Balmoral cruise ship: Hundreds on board come down with norovirus
Hundreds of passengers on a British cruise to North America have fallen ill with norovirus, health officials say.
The US Centers for Disease Control (CDC) said 252 of 919 passengers on board the Balmoral cruise ship had had the stomach virus since leaving the UK.
Most of those on board are British, its owner, Fred Olsen Cruise Lines says.
The ship - which left Southampton in the UK on 16 April - had been subjected to "extensive sanitisation measures and cleaning", the firm added.
It docked in Portland, Maine, on Sunday, before leaving for Saint John, in the Canadian province of New Brunswick.
It has previously visited the Azores, Bermuda, as well as the US cities of New York and Boston.
A man, who did not want to be named, told the BBC his parents were on board and had contracted the virus.
"They have been confined to their cabin for 48 hours," he said.
"My father said the ship was not allowed to dock in Hamilton and St George's in Bermuda because of the virus. They have missed out on two of the highlights of this cruise.

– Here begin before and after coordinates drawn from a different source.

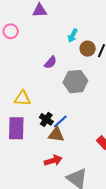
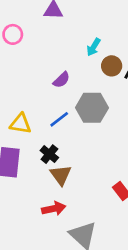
blue line: (60, 121) -> (59, 119), moved
brown triangle: (56, 134) -> (61, 175), turned 42

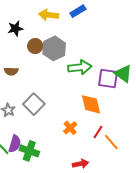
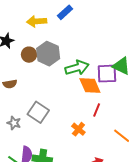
orange diamond: (91, 104) -> (90, 85), moved
red line: (98, 132) -> (97, 110), moved

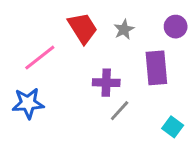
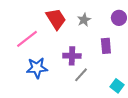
purple rectangle: (156, 68) -> (106, 46), size x0.7
blue star: (28, 103) -> (37, 68), moved

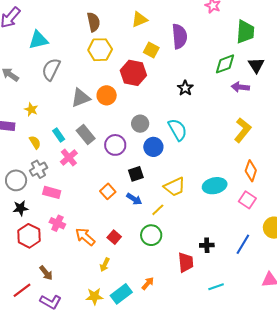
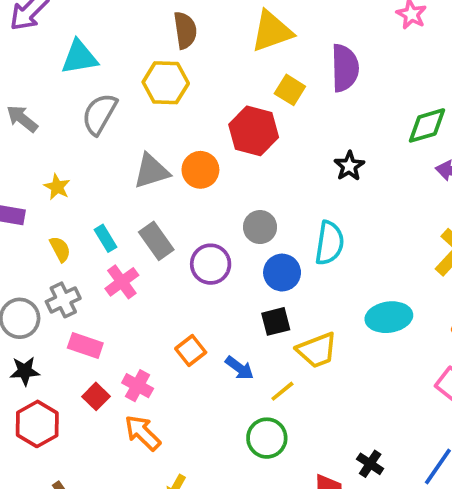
yellow triangle: (139, 19) -> (272, 31), size x1.4
yellow hexagon: (100, 50) -> (166, 83), moved
cyan semicircle: (178, 130) -> (329, 243), turned 35
black square: (136, 174) -> (276, 321), moved
cyan ellipse: (215, 186) -> (389, 317), moved
pink cross: (57, 223) -> (138, 386), moved
red square: (114, 237) -> (96, 396), moved
black cross: (207, 245) -> (370, 464), turned 32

"They are quite fit but they're in their late 70s, which is always a worry. This was supposed to be a cruise of a lifetime for my parents but has turned into a worrying and marred escapade."
Fred Olsen said the ship had at no point in the cruise been quarantined.
CDC experts boarded the ship while it was docked in Baltimore on 30 April and 1 May to carry out tests on people who had fallen ill, the organisation said in a statement.
Since then, the number of patients with norovirus, also known as winter vomiting bug, has increased. As well as the 252 passengers, eight of the 520 crew have also contracted the illness, the CDC said.
Fred Olsen Cruise Lines said cases were "particularly highlighted" on cruise ships, where people were in close confines. There were 15 passengers confined to their cabins, it said.
The company said it was "co-operating fully" with maritime authorities and would "continue to make every effort possible to ensure the safety and well-being of all its guests and crew".
The Balmoral has been hit by other outbreaks of norovirus in previous years.
An eight-day Scandinavian cruise on the same ship was cut short last May after a number of people fell ill with norovirus.
In 2010, at least 310 people on board the ship were reported to suffering diarrhoea and vomiting when it docked in Los Angeles.
And an outbreak of norovirus hit more than 100 people on the Balmoral on a cruise of Scotland in 2009.
The CDC has reported 10 outbreaks on ships docked in the US so far this year, compared to 12 for the whole of last year.
Symptoms of the illness include a sudden onset of vomiting and/or diarrhoea and some people may have a temperature, headache and stomach cramps.
The sickness, spread by human or surface contact, usually lasts one or two days.